(Saved data entries)
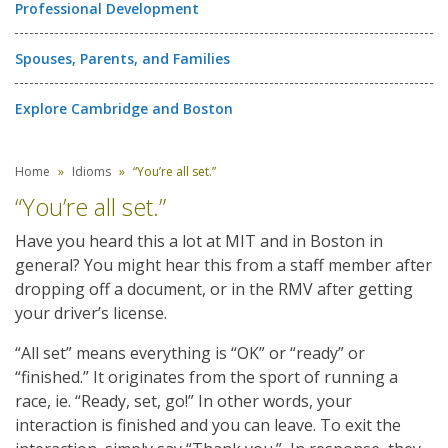
Professional Development
Spouses, Parents, and Families
Explore Cambridge and Boston
Home
Idioms
“You’re all set.”
“You’re all set.”
Have you heard this a lot at MIT and in Boston in
general? You might hear this from a staff member after
dropping off a document, or in the RMV after getting
your driver’s license.
“All set” means everything is “OK” or “ready” or
“finished.” It originates from the sport of running a
race, ie. “Ready, set, go!” In other words, your
interaction is finished and you can leave. To exit the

- **Assignment**: Make an exact copy of every entry above, minus the images.

- **Output for this task**:
Professional Development
Spouses, Parents, and Families
Explore Cambridge and Boston
Home
Idioms
“You’re all set.”
“You’re all set.”
Have you heard this a lot at MIT and in Boston in
general? You might hear this from a staff member after
dropping off a document, or in the RMV after getting
your driver’s license.
“All set” means everything is “OK” or “ready” or
“finished.” It originates from the sport of running a
race, ie. “Ready, set, go!” In other words, your
interaction is finished and you can leave. To exit the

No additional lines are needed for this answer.